Alles in allem bietet das Buch viel Material für alle, die sich im Programmieren verbessern wollen und nach einem Weg suchen, besser verständlichen, einfach wartbaren und eleganten Code zu schreiben.
Info
John Ousterhout
Prinzipien des Softwaredesigns
O’Reilly, 2022
190 Seiten, 25 Euro
ISBN: 978-3-96009-159-2
Meinungsvielfalt
Beim zweiten Titel handelt es sich im Unterschied zum ersten nicht um eine Neuerscheinung, sondern um einen Klassiker, der aber thematisch sehr gut zum bereits vorgestellten Titel passt: “Clean Code” von Robert C. Martin. Zur Einführung entwickelt Martin kein so dezidiertes Leitbild von guter Programmierung wie Ousterhout, sondern lässt eine Reihe bekannter Programmierer mit kurzen Statements zu Wort kommen, darunter den C++-Schöpfer Bjarne Stroustrup und den Wiki-Erfinder Ward Cunningham. Deren Maximen greifen dann einzelne Kapitel etwa zur Namensgebung, Fehlerbehandlung, Nebenläufigkeit, Refactoring, zur Anlage von Klassen und anderen Themen auf.

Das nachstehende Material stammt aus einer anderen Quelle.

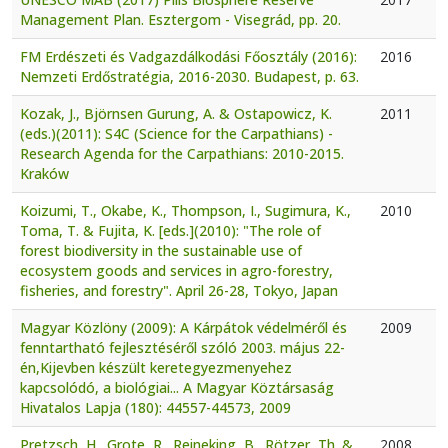
Management Plan. Esztergom - Visegrád, pp. 20.
FM Erdészeti és Vadgazdálkodási Főosztály (2016):
2016
Nemzeti Erdőstratégia, 2016-2030. Budapest, p. 63.
Kozak, J., Björnsen Gurung, A. & Ostapowicz, K.
2011
(eds.)(2011): S4C (Science for the Carpathians) -
Research Agenda for the Carpathians: 2010-2015.
Kraków
Koizumi, T., Okabe, K., Thompson, I., Sugimura, K.,
2010
Toma, T. & Fujita, K. [eds.](2010): "The role of
forest biodiversity in the sustainable use of
ecosystem goods and services in agro-forestry,
fisheries, and forestry". April 26-28, Tokyo, Japan
Magyar Közlöny (2009): A Kárpátok védelméről és
2009
fenntartható fejlesztéséről szóló 2003. május 22-
én,Kijevben készült keretegyezmenyehez
kapcsolódó, a biológiai... A Magyar Köztársaság
Hivatalos Lapja (180): 44557-44573, 2009
Pretzsch, H., Grote, R., Reineking, B., Rötzer, Th. &
2008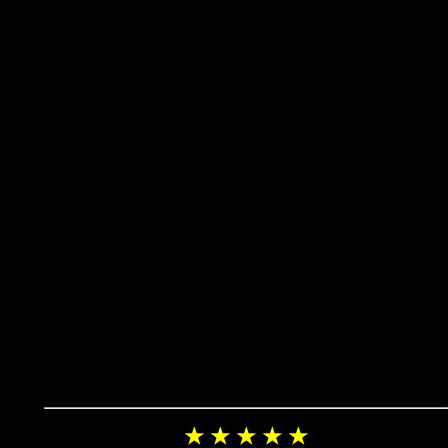
★ ★ ★ ★ ★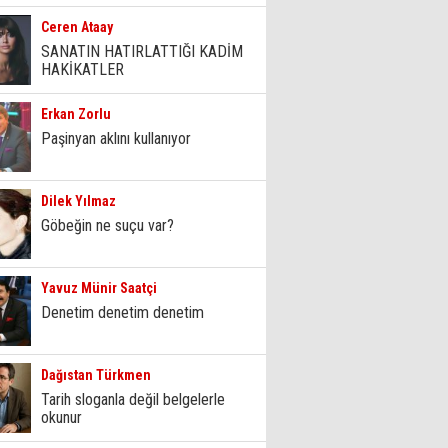
Ceren Ataay
SANATIN HATIRLATTIĞI KADİM
HAKİKATLER
Erkan Zorlu
Paşinyan aklını kullanıyor
Dilek Yılmaz
Göbeğin ne suçu var?
Yavuz Münir Saatçi
Denetim denetim denetim
Dağıstan Türkmen
Tarih sloganla değil belgelerle
okunur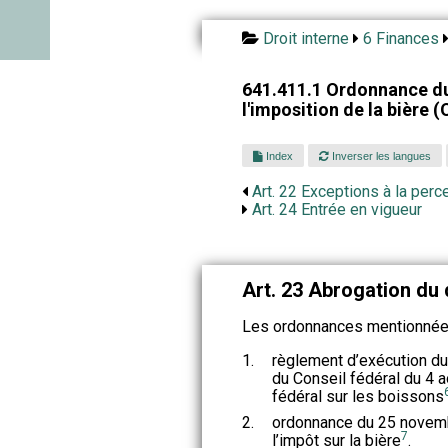
Droit interne
6 Finances
641.411.1 Ordonnance du 
l'imposition de la bière (
Index
Inverser les langues
Art. 22 Exceptions à la perce
Art. 24 Entrée en vigueur
Art. 23 Abrogation du 
Les ordonnances mentionnées
1.
règlement d’exécution du
du Conseil fédéral du 4 
fédéral sur les boissons
2.
ordonnance du 25 novembr
7
l’impôt sur la bière
.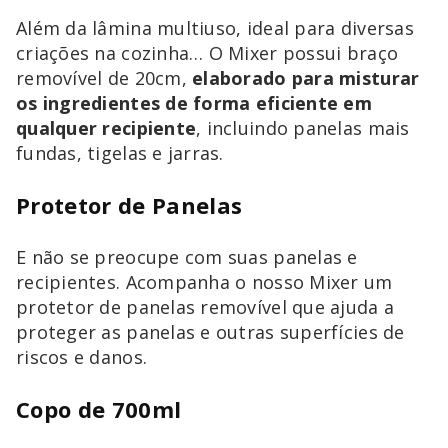
Além da lâmina multiuso, ideal para diversas
criações na cozinha… O Mixer possui braço
removível de 20cm,
elaborado para misturar
os ingredientes de forma eficiente em
qualquer recipiente
, incluindo panelas mais
fundas, tigelas e jarras.
Protetor de Panelas
E não se preocupe com suas panelas e
recipientes. Acompanha o nosso Mixer um
protetor de panelas removível que ajuda a
proteger as panelas e outras superfícies de
riscos e danos.
Copo de 700ml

In vielen Aspekten ähneln sich die Aussagen beider Werke, interessant sind aber besonders die Unterschiede. So betrachtet Martin Kommentare als “bestenfalls ein erforderliches Übel”, wogegen Ousterhout sie für absolut notwendig hält, um Informationen zu liefern, die sich nicht leicht aus dem Code erschließen. Ein anderes Beispiel: Für Martin sollen Funktionen vor allem kurz sein und so wenig Argumente wie möglich übernehmen. Für Ousterhout spielt das keine Rolle, solange sie nur “tief” sind, also eine möglichst einfache Schnittstelle viel komplexe Funktionalität verbirgt. Auch bei Design-Patterns unterscheiden sich die Einstellungen grundlegend. Der von Martin eingangs zitierte Cunningham befürwortet ihre Verwendung vehement; Ousterhout sieht die Gefahr, dass sie oft zu flachen Klassen führen, die die Komplexität unnötig erhöhen.
Auch “Clean Code” spart nicht mit Beispielen und liefert eine Fülle bedenkenswerter Anregungen für das Schreiben von besseren Programmen. Im Ziel sind sich beide Bücher einig, oft stimmt auch der Weg überein, aber im Detail liefern sich die Autoren mit ihren individuellen Ansichten einen fruchtbaren Meinungsstreit.